Hazreti İbn Abbas (radıyallahu anh) Rasûl-ü Ekrem'in yanında namaz kıldığı bir geceyi anlatırken "Namazını bitirince yana yaslandı ve uyudu. Hatta nefes alış verişleri uykuda olduğunu belli edecek şekildeydi. Bir müddet sonra Bilâl (radıyallahu anh) gelerek sabah namazı vaktini haber verdi. Bunun üzerine, Allah Rasûlü mescide çıkarak namazını kıldı; fakat abdest almadı." demiştir. Demek ki, Fahr-i Kâinât Efendimiz'in mübarek kalbi, uyku da dahil her zaman abdestinden emin olacak ve abdestinin bozulup bozulmadığını bilecek kadar hüşyardır.
Diğer taraftan, insanın uyuması ya da uyanıklığı illa gözlerinin açık ya da kapalı olmasına bağlanmamalıdır.

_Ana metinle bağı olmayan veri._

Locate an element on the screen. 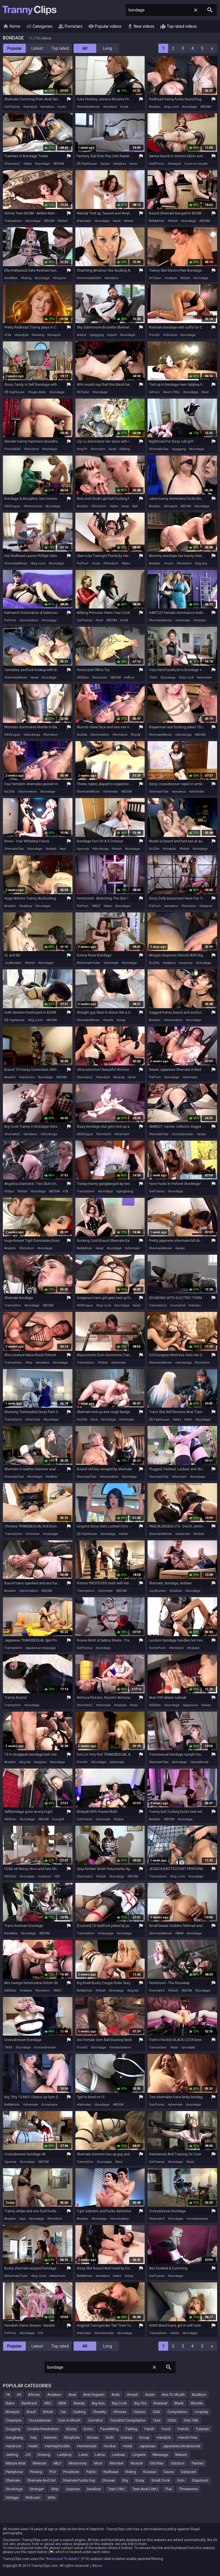 The height and width of the screenshot is (2576, 220). Shemale And Girl is located at coordinates (41, 2480).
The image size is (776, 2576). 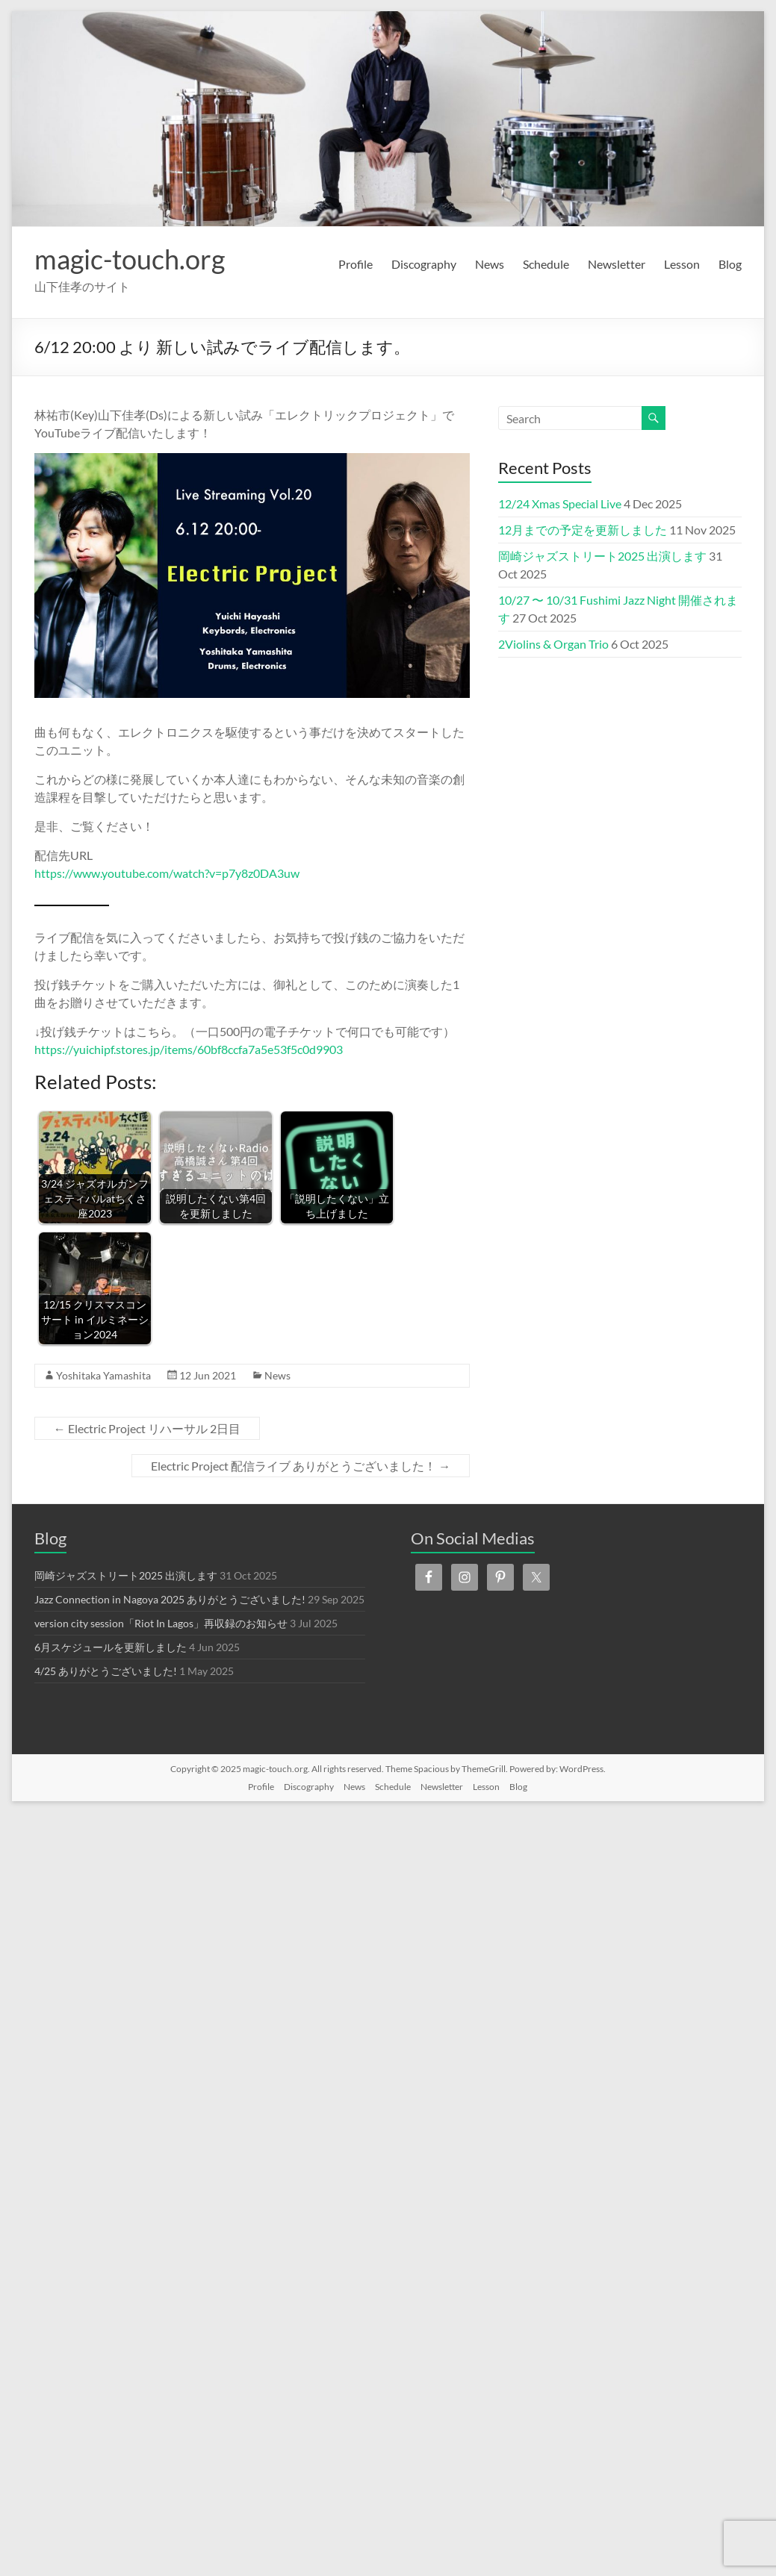 I want to click on 4/25 ありがとうございました!, so click(x=105, y=1671).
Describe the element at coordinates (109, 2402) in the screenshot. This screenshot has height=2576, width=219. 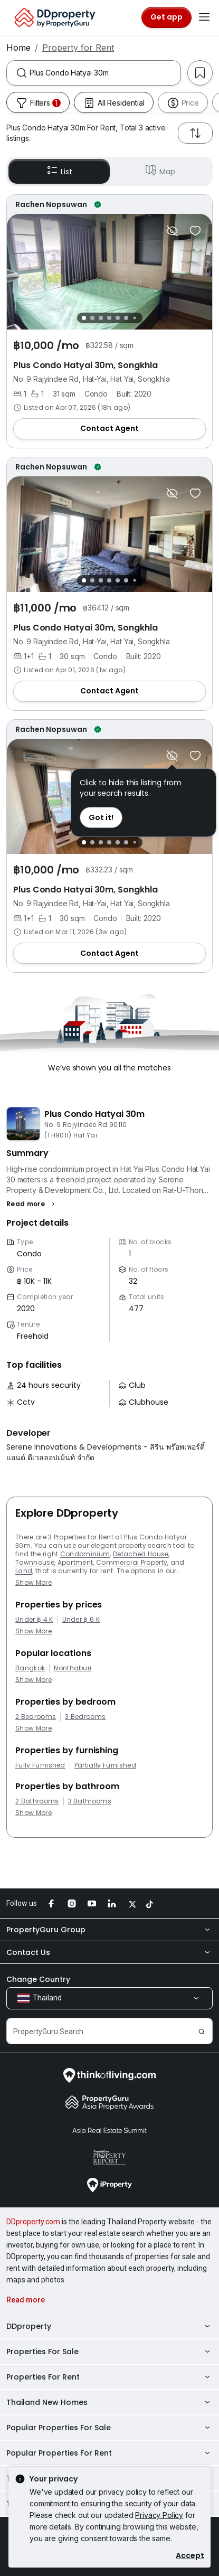 I see `Thailand New Homes` at that location.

Gözü açık olup da gönlü uyuyan bir sürü insan vardır. Gözlerinin mevcudiyetine rağmen göremeyen, kulakları olduğu halde işitemeyen ve maddî bir kalb taşısa da hakikatleri anlayamayan pek çok kimse bulunduğunu Kur'an-ı Kerim ifade etmektedir.
Aslında, hakiki görme mahalli kalbdir. Kalb gözünün açıklığı da diyebileceğimiz basîret sayesinde insan, ilâhî tecellîlerle nurlanıp Zât-ı Ulûhiyetin ünsiyeti ziyâsıyla sürmelenmiş bir idrâke sahip olur. Bu idrak ile de o, delil ve şâhide ihtiyaç duymadan eşyânın perde arkası sırlarıyla halvete erer ve aklın şaşkın şaşkın dolaştığı yerlerde gider hakikatler hakikatine ulaşır.

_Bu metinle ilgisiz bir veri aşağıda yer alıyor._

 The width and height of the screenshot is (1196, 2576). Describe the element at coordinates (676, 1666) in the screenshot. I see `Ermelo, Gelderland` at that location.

Bundan dolayıdır ki, sıradan insanlar açısından gaflet vakti sayılan uyku zamanı bile İnsanlığın İftihar Tablosu için metafizik dünyalara açılma rıhtımı olmuştur. Çünkü O'nun hayali hep dupduru, rüyaları da sahihti. O, gözleri kapalı olduğunda dahi basiretiyle görülmezleri görüyor, hadiseleri süzüyor ve her şeyi değerlendiriyordu. Hatta maiyyetinin derinleştiği ve tamamen dünyaya kapandığı anlar, O'nun duymasının, görmesinin, idrak etmesinin ve değerlendirmesinin en keskin olduğu zamanlar sayılırdı. Mâsivâdan tamamen alâkasını kestiği o türlü hallerde vahiy geldiği çok olurdu. Allah Rasûlü, o halde iken, inzal olunan ayetlerin tek kelimesini bile zayi etmiyor; bazen bir cüz kadar yekûn tutan âyât-ü beyyinâtı bir anda kelimesi kelimesine hafızasına yerleştiriyordu. Oysa ki, o esnada kendisine dokunulsa farkına varamayacak kadar dışa karşı kapalı oluyordu; fakat, şuuru fevkalâde uyanıktı.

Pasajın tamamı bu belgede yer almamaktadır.